(Records drawn from a dataset)
:::::

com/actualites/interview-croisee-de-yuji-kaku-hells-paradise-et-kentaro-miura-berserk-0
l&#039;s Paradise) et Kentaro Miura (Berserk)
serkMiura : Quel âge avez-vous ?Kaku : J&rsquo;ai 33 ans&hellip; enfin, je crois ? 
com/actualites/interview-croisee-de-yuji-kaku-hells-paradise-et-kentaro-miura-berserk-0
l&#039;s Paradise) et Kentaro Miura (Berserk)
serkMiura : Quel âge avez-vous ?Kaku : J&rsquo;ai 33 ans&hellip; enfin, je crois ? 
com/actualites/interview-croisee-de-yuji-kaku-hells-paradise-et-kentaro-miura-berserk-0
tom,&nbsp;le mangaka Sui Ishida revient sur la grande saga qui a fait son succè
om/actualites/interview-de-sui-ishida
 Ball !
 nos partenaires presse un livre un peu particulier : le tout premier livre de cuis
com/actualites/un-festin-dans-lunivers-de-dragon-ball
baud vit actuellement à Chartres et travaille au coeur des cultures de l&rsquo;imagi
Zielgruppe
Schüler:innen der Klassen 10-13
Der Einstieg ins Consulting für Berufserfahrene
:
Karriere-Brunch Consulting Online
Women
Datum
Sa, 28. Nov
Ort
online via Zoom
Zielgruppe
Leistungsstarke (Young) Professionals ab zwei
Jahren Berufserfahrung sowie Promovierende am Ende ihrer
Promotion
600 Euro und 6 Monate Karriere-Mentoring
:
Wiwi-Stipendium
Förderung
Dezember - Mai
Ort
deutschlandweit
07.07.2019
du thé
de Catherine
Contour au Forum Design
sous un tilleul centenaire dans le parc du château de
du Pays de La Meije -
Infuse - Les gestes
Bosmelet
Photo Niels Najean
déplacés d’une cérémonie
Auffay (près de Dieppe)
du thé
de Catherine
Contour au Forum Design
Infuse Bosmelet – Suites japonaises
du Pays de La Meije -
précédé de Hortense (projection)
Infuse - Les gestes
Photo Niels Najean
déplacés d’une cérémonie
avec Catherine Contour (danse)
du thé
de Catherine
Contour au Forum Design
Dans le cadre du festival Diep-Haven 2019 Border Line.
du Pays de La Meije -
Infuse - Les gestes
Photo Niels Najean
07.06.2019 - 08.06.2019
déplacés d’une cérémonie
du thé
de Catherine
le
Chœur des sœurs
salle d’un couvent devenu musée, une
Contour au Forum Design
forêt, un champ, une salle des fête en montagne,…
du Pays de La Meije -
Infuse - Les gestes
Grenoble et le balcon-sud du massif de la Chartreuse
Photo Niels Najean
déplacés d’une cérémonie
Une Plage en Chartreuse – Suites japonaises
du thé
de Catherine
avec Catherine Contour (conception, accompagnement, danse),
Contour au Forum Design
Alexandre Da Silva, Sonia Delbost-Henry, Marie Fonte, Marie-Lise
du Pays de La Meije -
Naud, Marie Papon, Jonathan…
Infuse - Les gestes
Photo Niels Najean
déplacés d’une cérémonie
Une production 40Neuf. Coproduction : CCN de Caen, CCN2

:::::

Exercise aim — Reproduce exactly the lines from the one containing "Grenoble et le" through the last line of the records above, including both, and nothing else.

Solution below —
Grenoble et le balcon-sud du massif de la Chartreuse
Photo Niels Najean
déplacés d’une cérémonie
Une Plage en Chartreuse – Suites japonaises
du thé
de Catherine
avec Catherine Contour (conception, accompagnement, danse),
Contour au Forum Design
Alexandre Da Silva, Sonia Delbost-Henry, Marie Fonte, Marie-Lise
du Pays de La Meije -
Naud, Marie Papon, Jonathan…
Infuse - Les gestes
Photo Niels Najean
déplacés d’une cérémonie
Une production 40Neuf. Coproduction : CCN de Caen, CCN2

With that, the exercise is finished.